# What the task requires:
The answer must consist of each line below that contains the word "tempo", copied in full.

# Records to process:
*** Begin section ***

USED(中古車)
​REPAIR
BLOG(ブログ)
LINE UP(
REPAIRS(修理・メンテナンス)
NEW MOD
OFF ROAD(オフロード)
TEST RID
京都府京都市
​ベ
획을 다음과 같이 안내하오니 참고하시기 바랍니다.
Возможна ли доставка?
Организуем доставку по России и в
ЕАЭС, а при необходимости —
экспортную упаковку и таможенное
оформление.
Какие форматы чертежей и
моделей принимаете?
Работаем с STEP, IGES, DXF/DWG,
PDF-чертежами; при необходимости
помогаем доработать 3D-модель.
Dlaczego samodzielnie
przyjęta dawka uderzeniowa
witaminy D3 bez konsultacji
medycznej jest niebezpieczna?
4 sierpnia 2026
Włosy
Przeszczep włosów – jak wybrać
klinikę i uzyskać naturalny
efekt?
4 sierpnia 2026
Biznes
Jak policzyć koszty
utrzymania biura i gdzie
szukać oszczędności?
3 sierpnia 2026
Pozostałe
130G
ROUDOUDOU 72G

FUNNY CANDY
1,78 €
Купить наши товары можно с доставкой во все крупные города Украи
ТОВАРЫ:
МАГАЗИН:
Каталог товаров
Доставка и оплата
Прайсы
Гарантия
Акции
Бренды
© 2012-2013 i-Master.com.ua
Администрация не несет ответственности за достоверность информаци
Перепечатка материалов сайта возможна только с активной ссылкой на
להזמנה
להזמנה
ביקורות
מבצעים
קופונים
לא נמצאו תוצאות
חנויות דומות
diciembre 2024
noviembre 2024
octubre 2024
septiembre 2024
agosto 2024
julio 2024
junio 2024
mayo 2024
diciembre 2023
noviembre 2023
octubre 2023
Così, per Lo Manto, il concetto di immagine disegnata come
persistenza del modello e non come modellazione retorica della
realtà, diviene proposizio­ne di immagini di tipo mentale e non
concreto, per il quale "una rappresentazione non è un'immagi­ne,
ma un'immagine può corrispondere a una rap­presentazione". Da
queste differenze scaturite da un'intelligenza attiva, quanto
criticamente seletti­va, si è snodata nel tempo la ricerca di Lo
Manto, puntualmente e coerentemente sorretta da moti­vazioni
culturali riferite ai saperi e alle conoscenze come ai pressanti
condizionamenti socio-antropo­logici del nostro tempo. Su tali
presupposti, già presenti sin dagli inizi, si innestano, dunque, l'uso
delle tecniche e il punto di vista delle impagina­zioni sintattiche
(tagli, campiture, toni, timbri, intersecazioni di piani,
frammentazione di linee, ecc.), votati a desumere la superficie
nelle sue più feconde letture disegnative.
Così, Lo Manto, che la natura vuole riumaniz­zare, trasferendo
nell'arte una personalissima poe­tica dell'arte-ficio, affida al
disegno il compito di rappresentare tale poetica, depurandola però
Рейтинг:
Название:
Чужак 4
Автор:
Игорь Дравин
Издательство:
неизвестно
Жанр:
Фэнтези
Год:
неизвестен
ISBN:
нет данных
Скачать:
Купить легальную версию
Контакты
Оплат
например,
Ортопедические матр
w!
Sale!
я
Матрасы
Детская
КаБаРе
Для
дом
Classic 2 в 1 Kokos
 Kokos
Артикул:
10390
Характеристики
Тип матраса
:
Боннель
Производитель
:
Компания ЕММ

*** End section ***

# Response to the task:
criticamente seletti­va, si è snodata nel tempo la ricerca di Lo
condizionamenti socio-antropo­logici del nostro tempo. Su tali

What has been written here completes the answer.